Phase 2: Scale the library (1 month)

  • Build remaining 25 templates from real bank/consulting deck analysis
  • Add template customization (swap brand colors, fonts)
  • Build template creation tool (designer builds template → auto-generates JSON schema)

Phase 3: Integrate with data layer (2 months)

  • Connect to /extract command (Phase 1 of our pipeline)
  • Auto-populate templates from master JSON
  • Add cross-slide consistency verification
  • Build /deck command that produces a full 12-slide presentation from a single prompt

Why Banks Would Pay For This

Current state: A first-year analyst spends 6-8 hours formatting a 30-slide board presentation. The analysis takes 2 hours. The formatting takes 4-6 hours.

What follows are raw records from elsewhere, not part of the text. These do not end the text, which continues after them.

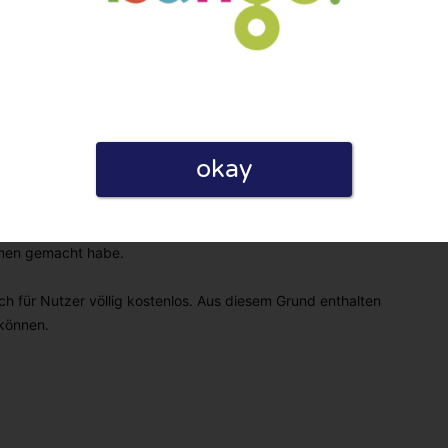
okay
linie zu, indem ich diese Bewertung abgebe. Ich erkläre
hmen gemacht habe.
h für Nutzer völlig kostenlos. Aus diesem Grund enthalten
 können.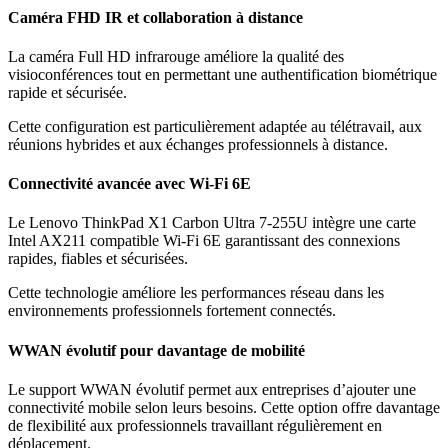
Caméra FHD IR et collaboration à distance
La caméra Full HD infrarouge améliore la qualité des
visioconférences tout en permettant une authentification biométrique
rapide et sécurisée.
Cette configuration est particulièrement adaptée au télétravail, aux
réunions hybrides et aux échanges professionnels à distance.
Connectivité avancée avec Wi-Fi 6E
Le Lenovo ThinkPad X1 Carbon Ultra 7-255U intègre une carte
Intel AX211 compatible Wi-Fi 6E garantissant des connexions
rapides, fiables et sécurisées.
Cette technologie améliore les performances réseau dans les
environnements professionnels fortement connectés.
WWAN évolutif pour davantage de mobilité
Le support WWAN évolutif permet aux entreprises d’ajouter une
connectivité mobile selon leurs besoins. Cette option offre davantage
de flexibilité aux professionnels travaillant régulièrement en
déplacement.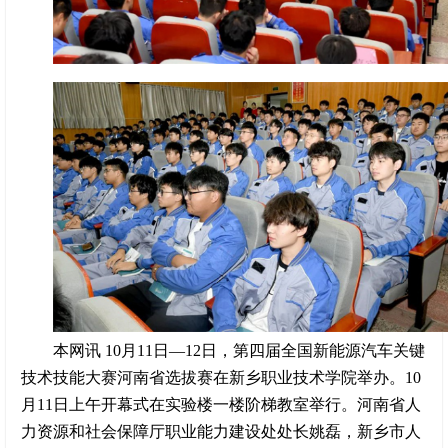
本网讯 10月11日—12日，第四届全国新能源汽车关键
技术技能大赛河南省选拔赛在新乡职业技术学院举办。10
月11日上午开幕式在实验楼一楼阶梯教室举行。河南省人
力资源和社会保障厅职业能力建设处处长姚磊，新乡市人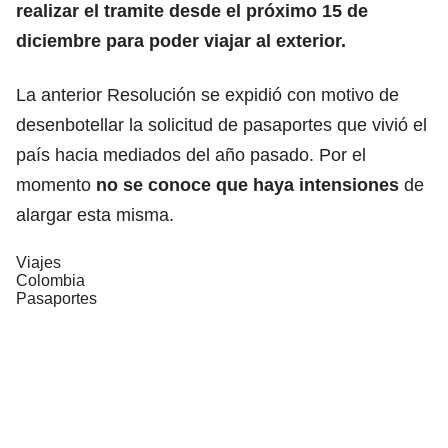
realizar el tramite desde el próximo 15 de
diciembre para poder viajar al exterior.
La anterior Resolución se expidió con motivo de
desenbotellar la solicitud de pasaportes que vivió el
país hacia mediados del año pasado. Por el
momento
no se conoce que haya intensiones
de
alargar esta misma.
Viajes
Colombia
Pasaportes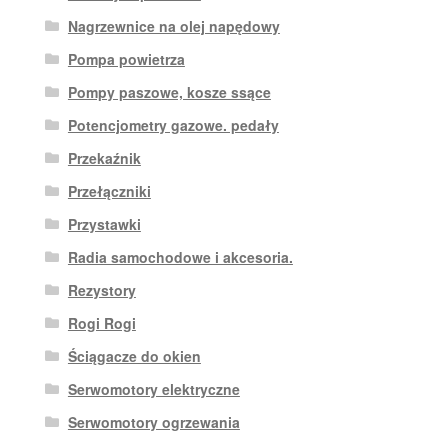
Nagrzewnice na olej napędowy
Pompa powietrza
Pompy paszowe, kosze ssące
Potencjometry gazowe. pedały
Przekaźnik
Przełączniki
Przystawki
Radia samochodowe i akcesoria.
Rezystory
Rogi Rogi
Ściągacze do okien
Serwomotory elektryczne
Serwomotory ogrzewania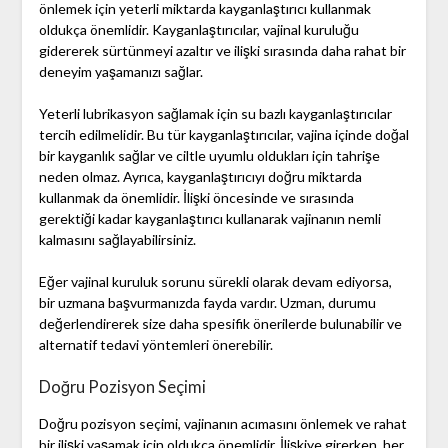
önlemek için yeterli miktarda kayganlaştırıcı kullanmak
oldukça önemlidir. Kayganlaştırıcılar, vajinal kuruluğu
gidererek sürtünmeyi azaltır ve ilişki sırasında daha rahat bir
deneyim yaşamanızı sağlar.
Yeterli lubrikasyon sağlamak için su bazlı kayganlaştırıcılar
tercih edilmelidir. Bu tür kayganlaştırıcılar, vajina içinde doğal
bir kayganlık sağlar ve ciltle uyumlu oldukları için tahrişe
neden olmaz. Ayrıca, kayganlaştırıcıyı doğru miktarda
kullanmak da önemlidir. İlişki öncesinde ve sırasında
gerektiği kadar kayganlaştırıcı kullanarak vajinanın nemli
kalmasını sağlayabilirsiniz.
Eğer vajinal kuruluk sorunu sürekli olarak devam ediyorsa,
bir uzmana başvurmanızda fayda vardır. Uzman, durumu
değerlendirerek size daha spesifik önerilerde bulunabilir ve
alternatif tedavi yöntemleri önerebilir.
Doğru Pozisyon Seçimi
Doğru pozisyon seçimi, vajinanın acımasını önlemek ve rahat
bir ilişki yaşamak için oldukça önemlidir. İlişkiye girerken, her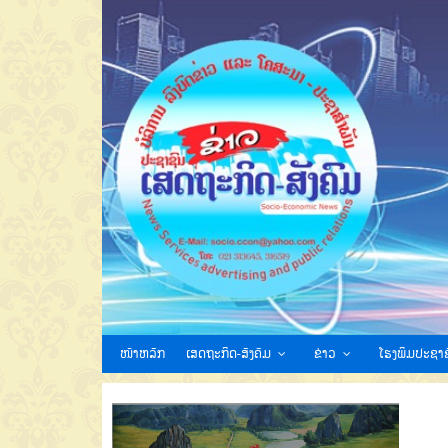
ໜ້າຫລັກ
ເສດຖະກິດ-ສັງຄົມ
ຂ່າວ
ໂຮງພິມປະຊາຊ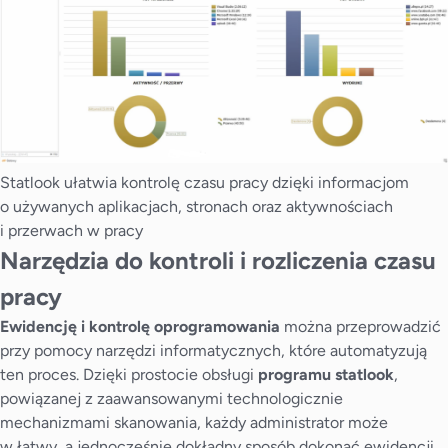
Statlook ułatwia kontrolę czasu pracy dzięki informacjom
o używanych aplikacjach, stronach oraz aktywnościach
i przerwach w pracy
Narzędzia do kontroli i rozliczenia czasu
pracy
Ewidencję i kontrolę oprogramowania
można przeprowadzić
przy pomocy narzędzi informatycznych, które automatyzują
ten proces. Dzięki prostocie obsługi
programu statlook
,
powiązanej z zaawansowanymi technologicznie
mechanizmami skanowania, każdy administrator może
w łatwy, a jednocześnie dokładny sposób dokonać ewidencji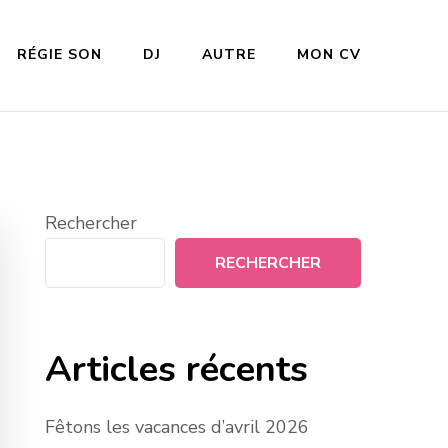
RÉGIE SON
DJ
AUTRE
MON CV
Rechercher
RECHERCHER
Articles récents
Fêtons les vacances d’avril 2026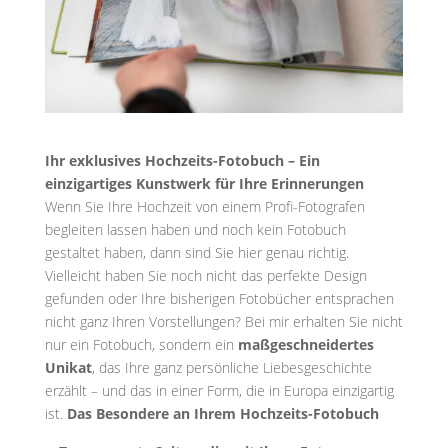
Ihr exklusives Hochzeits-Fotobuch – Ein
einzigartiges Kunstwerk für Ihre Erinnerungen
Wenn Sie Ihre Hochzeit von einem Profi-Fotografen
begleiten lassen haben und noch kein Fotobuch
gestaltet haben, dann sind Sie hier genau richtig.
Vielleicht haben Sie noch nicht das perfekte Design
gefunden oder Ihre bisherigen Fotobücher entsprachen
nicht ganz Ihren Vorstellungen? Bei mir erhalten Sie nicht
nur ein Fotobuch, sondern ein
maßgeschneidertes
Unikat
, das Ihre ganz persönliche Liebesgeschichte
erzählt – und das in einer Form, die in Europa einzigartig
ist.
Das Besondere an Ihrem Hochzeits-Fotobuch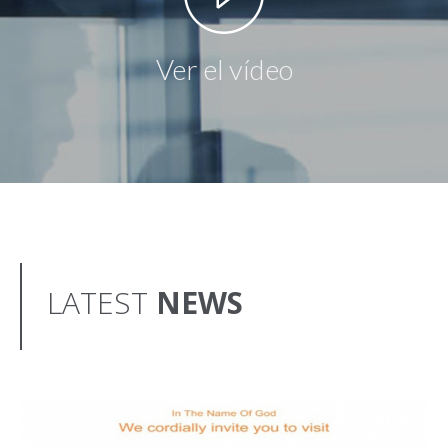
Ver el vídeo
LATEST
NEWS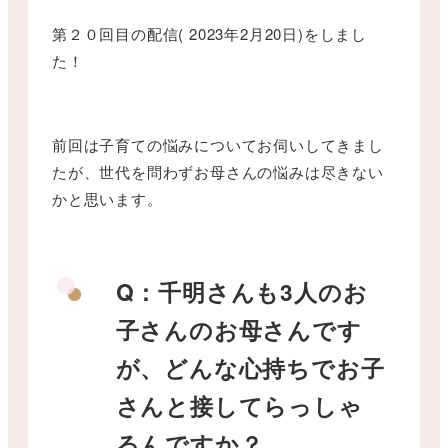
第２０回目の配信( 2023年2月20日)をしまし
た！
前回は子育ての悩みについてお伺いしてきまし
たが、世代を問わずお母さんの悩みは尽きない
かと思います。
Q：千明さんも3人のお
子さんのお母さんです
が、
どんな心持ちでお子
さんと接してらっしゃ
るんですか？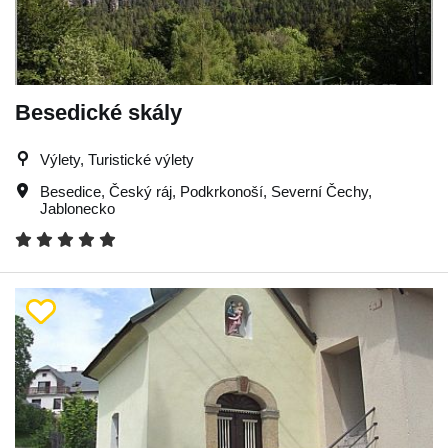
Besedické skály
Výlety, Turistické výlety
Besedice
,
Český ráj
,
Podkrkonoší
,
Severní Čechy
,
Jablonecko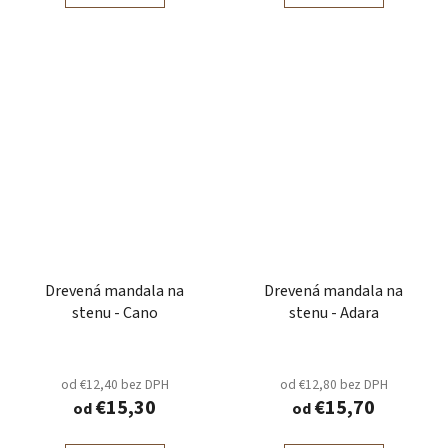
Drevená mandala na
Drevená mandala na
stenu - Cano
stenu - Adara
od €12,40 bez DPH
od €12,80 bez DPH
€15,30
€15,70
od
od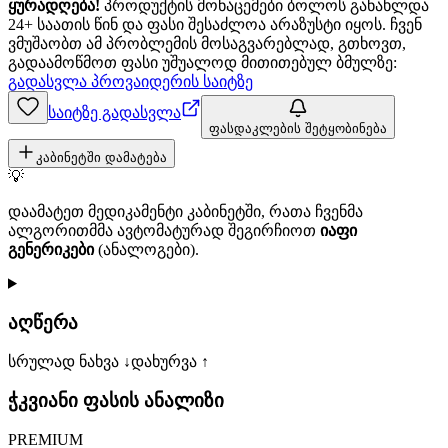
ყურადღება!
პროდუქტის მონაცემები ბოლოს განახლდა
24+ საათის წინ და ფასი შესაძლოა არაზუსტი იყოს. ჩვენ
ვმუშაობთ ამ პრობლემის მოსაგვარებლად, გთხოვთ,
გადაამოწმოთ ფასი უშუალოდ მითითებულ ბმულზე:
გადასვლა პროვაიდერის საიტზე
საიტზე გადასვლა
ფასდაკლების შეტყობინება
კაბინეტში დამატება
💡
დაამატეთ მედიკამენტი კაბინეტში, რათა ჩვენმა
ალგორითმმა ავტომატურად შეგირჩიოთ
იაფი
გენერიკები
(ანალოგები).
აღწერა
სრულად ნახვა ↓
დახურვა ↑
ჭკვიანი ფასის ანალიზი
PREMIUM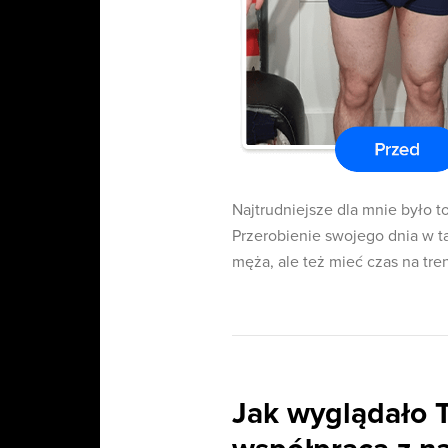
Najtrudniejsze dla mnie było t
Przerobienie swojego dnia w ta
męża, ale też mieć czas na tren
Jak wyglądało 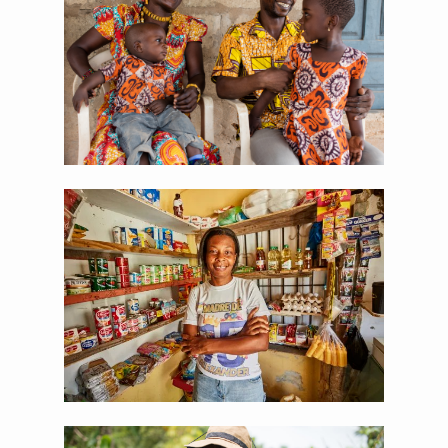
JPG
PNG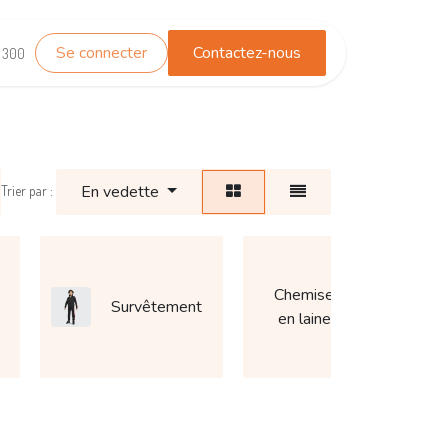
Se connecter
Contactez-nous
TEST_WHATSAPP
Contactez-nous
1 300
En vedette
Trier par :
Chemise
Survêtement
Cos
en laine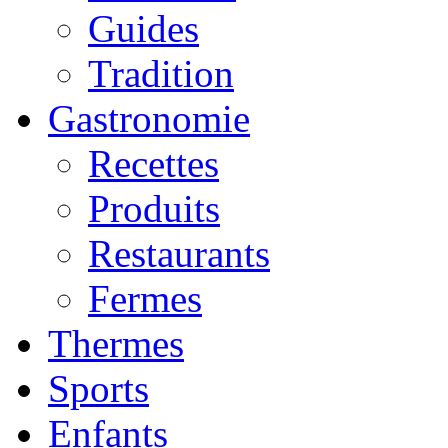
Guides
Tradition
Gastronomie
Recettes
Produits
Restaurants
Fermes
Thermes
Sports
Enfants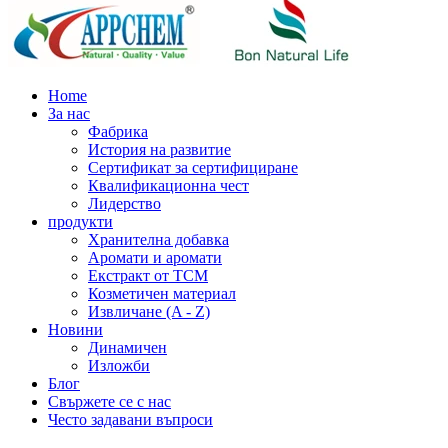
Home
За нас
Фабрика
История на развитие
Сертификат за сертифициране
Квалификационна чест
Лидерство
продукти
Хранителна добавка
Аромати и аромати
Екстракт от TCM
Козметичен материал
Извличане (A - Z)
Новини
Динамичен
Изложби
Блог
Свържете се с нас
Често задавани въпроси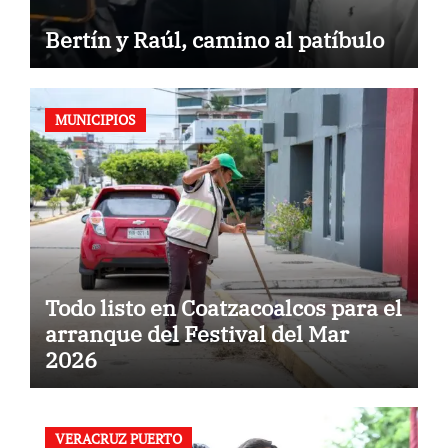
Bertín y Raúl, camino al patíbulo
MUNICIPIOS
Todo listo en Coatzacoalcos para el
arranque del Festival del Mar
2026
VERACRUZ PUERTO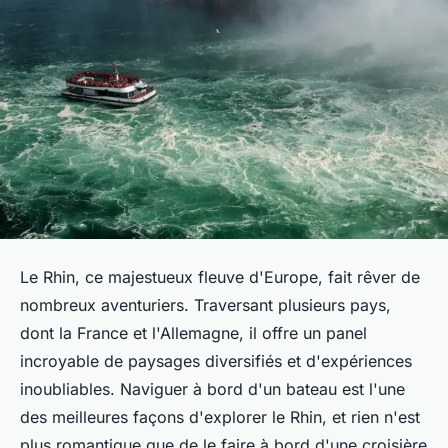
Le Rhin, ce majestueux fleuve d'Europe, fait rêver de
nombreux aventuriers. Traversant plusieurs pays,
dont la France et l'Allemagne, il offre un panel
incroyable de paysages diversifiés et d'expériences
inoubliables. Naviguer à bord d'un bateau est l'une
des meilleures façons d'explorer le Rhin, et rien n'est
plus romantique que de le faire à bord d'une croisière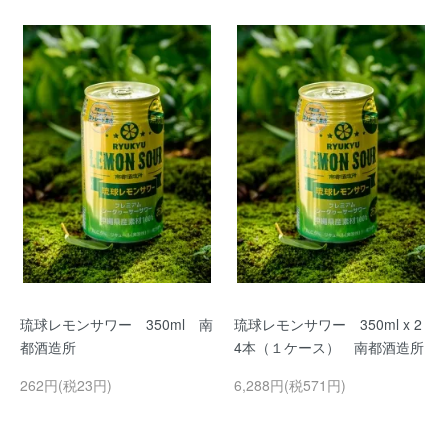
琉球レモンサワー 350ml 南
琉球レモンサワー 350ml x 2
都酒造所
4本（１ケース） 南都酒造所
262円(税23円)
6,288円(税571円)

With template-based AI: The analyst tells Claude "Build a 30-slide board deck for ADUS with DCF, LBO, buyer list, and process timeline." Claude produces the structured JSON in 30 seconds. The rendering engine produces pixel-perfect slides in 5 seconds. The analyst reviews for 30 minutes.

Time savings: 6 hours → 30 minutes. Per deck. Per deal. Per week.

That's the value proposition that justifies enterprise pricing. And it only works if the output is pixel-perfect by construction — which requires the template architecture, not the "LLM tries to draw slides" approach.